Foster está sentado e olha pelo furo de seu sapato direito, pega o classificados do jornal, rasga um pedaço, dobra e coloca dentro do calçado. Nisso é cercado pelos dois chicanos mal encarados que dizem que ele está invadindo e vadiando em propriedade particular. Os bandidos mostram uma pichação que significa que é proibido a entrada. Foster responde que entenderia se eles escrevessem na língua dele. Os latinos se irritam e Foster se levanta e supõe que eles devam estar travando alguma briga de gangues com disputa territorial e que os desagradou ao entrar no território, sem saber. Ele diz que entende e que também não iria querer os dois dentro do quintal dele. 

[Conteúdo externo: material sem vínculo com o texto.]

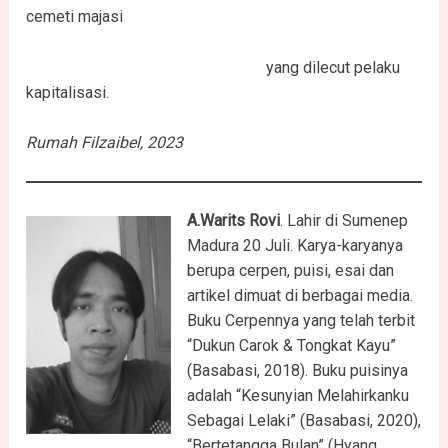
cemeti majasi
yang dilecut pelaku
kapitalisasi.
Rumah Filzaibel, 2023
A.Warits Rovi
. Lahir di Sumenep
Madura 20 Juli. Karya-karyanya
berupa cerpen, puisi, esai dan
artikel dimuat di berbagai media.
Buku Cerpennya yang telah terbit
“Dukun Carok & Tongkat Kayu”
(Basabasi, 2018). Buku puisinya
adalah “Kesunyian Melahirkanku
Sebagai Lelaki” (Basabasi, 2020),
“Bertetangga Bulan” (Hyang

Foster então pede para sair e levar seus problemas para outro local. Os bandidos resolvem cobrar um pedágio – a maleta. Foster diz que não vai dar a maleta. Um deles saca uma canivete borboleta e aponta para o rosto de Foster que diz que estava tentando respeitar e não se meter na vida dos dois mas eles não permitiram que um homem sentasse e descansasse cinco minutos naquele lugar “precioso”. Foster pega o bastão que estava atrás da maleta ataca os dois pilantras, acertando uma paulada na cabeça de um deles e no braço de outro, que cai escadaria abaixo. Então vai em direção ao primeiro, oferecendo a maleta e balançando o bastão no ar mas o sujeito foge. Foster atira o bastão na direção do segundo marginal gritando que vai para casa. O marginal também foge. Foster então pega o canivete borboleta do chão e guarda no bolso da calça.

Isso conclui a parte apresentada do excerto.